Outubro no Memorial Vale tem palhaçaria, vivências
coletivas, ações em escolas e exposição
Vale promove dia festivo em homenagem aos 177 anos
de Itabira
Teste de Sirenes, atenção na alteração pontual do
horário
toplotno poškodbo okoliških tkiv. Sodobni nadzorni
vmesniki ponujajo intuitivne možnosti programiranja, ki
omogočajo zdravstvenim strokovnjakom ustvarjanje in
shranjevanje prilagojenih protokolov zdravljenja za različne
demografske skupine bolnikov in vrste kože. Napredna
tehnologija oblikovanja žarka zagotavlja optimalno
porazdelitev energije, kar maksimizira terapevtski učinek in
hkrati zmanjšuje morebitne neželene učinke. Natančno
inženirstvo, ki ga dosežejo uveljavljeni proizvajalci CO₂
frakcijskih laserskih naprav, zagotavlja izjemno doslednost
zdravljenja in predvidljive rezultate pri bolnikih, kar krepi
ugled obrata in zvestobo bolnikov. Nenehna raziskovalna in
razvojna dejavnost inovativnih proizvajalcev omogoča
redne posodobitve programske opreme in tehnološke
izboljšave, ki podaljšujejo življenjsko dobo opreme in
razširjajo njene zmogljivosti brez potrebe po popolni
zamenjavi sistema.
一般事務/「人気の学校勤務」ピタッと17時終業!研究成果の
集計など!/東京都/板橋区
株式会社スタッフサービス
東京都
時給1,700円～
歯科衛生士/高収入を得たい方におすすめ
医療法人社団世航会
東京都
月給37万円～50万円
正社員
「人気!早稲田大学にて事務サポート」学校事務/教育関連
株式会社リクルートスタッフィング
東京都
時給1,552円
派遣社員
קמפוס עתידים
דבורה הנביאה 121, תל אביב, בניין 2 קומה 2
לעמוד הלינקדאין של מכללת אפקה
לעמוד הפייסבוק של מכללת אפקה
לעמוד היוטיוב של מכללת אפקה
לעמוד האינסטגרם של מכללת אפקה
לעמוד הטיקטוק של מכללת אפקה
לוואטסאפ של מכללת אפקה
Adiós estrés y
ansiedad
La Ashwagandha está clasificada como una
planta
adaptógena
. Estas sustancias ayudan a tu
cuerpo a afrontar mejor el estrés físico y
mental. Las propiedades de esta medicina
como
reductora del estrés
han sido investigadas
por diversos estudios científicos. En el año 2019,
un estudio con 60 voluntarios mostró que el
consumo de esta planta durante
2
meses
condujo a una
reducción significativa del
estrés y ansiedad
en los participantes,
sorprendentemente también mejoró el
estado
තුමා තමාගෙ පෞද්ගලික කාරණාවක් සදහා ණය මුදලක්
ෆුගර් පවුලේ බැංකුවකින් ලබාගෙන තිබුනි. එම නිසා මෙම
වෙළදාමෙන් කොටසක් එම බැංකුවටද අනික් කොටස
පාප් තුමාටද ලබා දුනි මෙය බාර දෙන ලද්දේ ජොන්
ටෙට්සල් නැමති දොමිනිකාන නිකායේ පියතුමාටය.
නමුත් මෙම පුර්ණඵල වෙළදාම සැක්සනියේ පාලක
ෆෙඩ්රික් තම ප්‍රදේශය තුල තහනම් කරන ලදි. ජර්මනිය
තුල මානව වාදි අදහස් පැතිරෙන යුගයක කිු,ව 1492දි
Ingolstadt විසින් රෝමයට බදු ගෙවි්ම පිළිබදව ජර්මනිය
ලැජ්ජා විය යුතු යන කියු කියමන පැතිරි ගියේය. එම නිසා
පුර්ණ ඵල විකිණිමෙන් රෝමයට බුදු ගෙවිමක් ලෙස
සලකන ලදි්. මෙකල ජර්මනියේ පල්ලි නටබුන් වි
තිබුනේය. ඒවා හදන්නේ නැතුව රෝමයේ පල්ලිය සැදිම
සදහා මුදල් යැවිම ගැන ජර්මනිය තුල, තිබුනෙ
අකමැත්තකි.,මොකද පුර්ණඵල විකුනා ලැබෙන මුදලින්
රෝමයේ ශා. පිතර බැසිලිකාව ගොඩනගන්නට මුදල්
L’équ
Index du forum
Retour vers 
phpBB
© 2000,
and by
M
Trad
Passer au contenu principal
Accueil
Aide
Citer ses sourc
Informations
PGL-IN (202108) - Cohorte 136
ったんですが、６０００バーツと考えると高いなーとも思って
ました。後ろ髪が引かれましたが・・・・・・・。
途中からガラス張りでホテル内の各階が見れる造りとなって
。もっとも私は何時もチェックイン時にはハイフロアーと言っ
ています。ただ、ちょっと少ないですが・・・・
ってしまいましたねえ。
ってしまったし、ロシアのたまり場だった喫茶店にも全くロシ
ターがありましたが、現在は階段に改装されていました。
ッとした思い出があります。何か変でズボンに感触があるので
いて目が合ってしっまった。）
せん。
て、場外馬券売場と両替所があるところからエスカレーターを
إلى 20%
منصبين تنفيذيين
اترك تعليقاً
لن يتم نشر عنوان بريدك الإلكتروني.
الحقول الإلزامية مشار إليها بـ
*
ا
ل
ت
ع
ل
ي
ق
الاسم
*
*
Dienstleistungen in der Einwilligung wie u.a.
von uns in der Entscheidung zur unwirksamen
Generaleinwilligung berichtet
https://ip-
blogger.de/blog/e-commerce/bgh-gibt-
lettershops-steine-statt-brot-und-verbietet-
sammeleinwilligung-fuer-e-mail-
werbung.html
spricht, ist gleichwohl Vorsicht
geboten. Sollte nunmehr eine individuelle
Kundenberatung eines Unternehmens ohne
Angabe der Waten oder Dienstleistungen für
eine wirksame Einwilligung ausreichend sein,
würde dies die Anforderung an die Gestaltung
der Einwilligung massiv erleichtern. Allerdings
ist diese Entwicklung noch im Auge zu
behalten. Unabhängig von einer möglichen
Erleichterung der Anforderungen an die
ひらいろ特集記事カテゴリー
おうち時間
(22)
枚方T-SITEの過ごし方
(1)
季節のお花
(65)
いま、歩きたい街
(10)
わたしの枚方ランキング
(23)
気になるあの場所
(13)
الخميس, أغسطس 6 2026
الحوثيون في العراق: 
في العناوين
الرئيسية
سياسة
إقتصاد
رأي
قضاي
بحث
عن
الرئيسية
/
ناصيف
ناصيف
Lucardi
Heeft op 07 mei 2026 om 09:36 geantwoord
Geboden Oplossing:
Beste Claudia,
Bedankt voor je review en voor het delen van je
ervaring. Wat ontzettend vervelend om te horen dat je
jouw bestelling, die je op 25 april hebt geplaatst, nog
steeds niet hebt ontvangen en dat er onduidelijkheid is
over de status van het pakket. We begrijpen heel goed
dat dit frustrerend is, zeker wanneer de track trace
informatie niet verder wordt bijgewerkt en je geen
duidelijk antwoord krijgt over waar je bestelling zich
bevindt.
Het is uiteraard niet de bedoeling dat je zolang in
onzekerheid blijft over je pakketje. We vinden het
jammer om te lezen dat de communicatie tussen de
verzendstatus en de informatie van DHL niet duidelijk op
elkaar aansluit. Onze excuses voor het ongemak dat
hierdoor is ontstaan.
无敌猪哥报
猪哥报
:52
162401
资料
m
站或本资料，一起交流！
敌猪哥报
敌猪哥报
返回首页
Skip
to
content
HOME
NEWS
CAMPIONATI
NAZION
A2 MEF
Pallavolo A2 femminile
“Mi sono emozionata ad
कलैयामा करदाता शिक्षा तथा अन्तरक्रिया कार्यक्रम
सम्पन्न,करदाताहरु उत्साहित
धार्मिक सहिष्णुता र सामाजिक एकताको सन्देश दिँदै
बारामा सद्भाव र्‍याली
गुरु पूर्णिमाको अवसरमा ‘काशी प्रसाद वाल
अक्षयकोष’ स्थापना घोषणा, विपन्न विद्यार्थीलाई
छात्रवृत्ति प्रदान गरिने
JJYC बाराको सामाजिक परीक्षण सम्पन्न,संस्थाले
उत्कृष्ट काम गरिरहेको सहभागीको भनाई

--------

TASK BRIEF
Above are the records; from them, give again exactly the lines from the one containing "株式会社スタッフサービス" to the one containing "සදහා මුදල් යැවිම ගැන ජර්මනිය තුල, තිබුනෙ", both lines included, and nothing more.

REPLY TO THE TASK
株式会社スタッフサービス
東京都
時給1,700円～
歯科衛生士/高収入を得たい方におすすめ
医療法人社団世航会
東京都
月給37万円～50万円
正社員
「人気!早稲田大学にて事務サポート」学校事務/教育関連
株式会社リクルートスタッフィング
東京都
時給1,552円
派遣社員
קמפוס עתידים
דבורה הנביאה 121, תל אביב, בניין 2 קומה 2
לעמוד הלינקדאין של מכללת אפקה
לעמוד הפייסבוק של מכללת אפקה
לעמוד היוטיוב של מכללת אפקה
לעמוד האינסטגרם של מכללת אפקה
לעמוד הטיקטוק של מכללת אפקה
לוואטסאפ של מכללת אפקה
Adiós estrés y
ansiedad
La Ashwagandha está clasificada como una
planta
adaptógena
. Estas sustancias ayudan a tu
cuerpo a afrontar mejor el estrés físico y
mental. Las propiedades de esta medicina
como
reductora del estrés
han sido investigadas
por diversos estudios científicos. En el año 2019,
un estudio con 60 voluntarios mostró que el
consumo de esta planta durante
2
meses
condujo a una
reducción significativa del
estrés y ansiedad
en los participantes,
sorprendentemente también mejoró el
estado
තුමා තමාගෙ පෞද්ගලික කාරණාවක් සදහා ණය මුදලක්
ෆුගර් පවුලේ බැංකුවකින් ලබාගෙන තිබුනි. එම නිසා මෙම
වෙළදාමෙන් කොටසක් එම බැංකුවටද අනික් කොටස
පාප් තුමාටද ලබා දුනි මෙය බාර දෙන ලද්දේ ජොන්
ටෙට්සල් නැමති දොමිනිකාන නිකායේ පියතුමාටය.
නමුත් මෙම පුර්ණඵල වෙළදාම සැක්සනියේ පාලක
ෆෙඩ්රික් තම ප්‍රදේශය තුල තහනම් කරන ලදි. ජර්මනිය
තුල මානව වාදි අදහස් පැතිරෙන යුගයක කිු,ව 1492දි
Ingolstadt විසින් රෝමයට බදු ගෙවි්ම පිළිබදව ජර්මනිය
ලැජ්ජා විය යුතු යන කියු කියමන පැතිරි ගියේය. එම නිසා
පුර්ණ ඵල විකිණිමෙන් රෝමයට බුදු ගෙවිමක් ලෙස
සලකන ලදි්. මෙකල ජර්මනියේ පල්ලි නටබුන් වි
තිබුනේය. ඒවා හදන්නේ නැතුව රෝමයේ පල්ලිය සැදිම
සදහා මුදල් යැවිම ගැන ජර්මනිය තුල, තිබුනෙ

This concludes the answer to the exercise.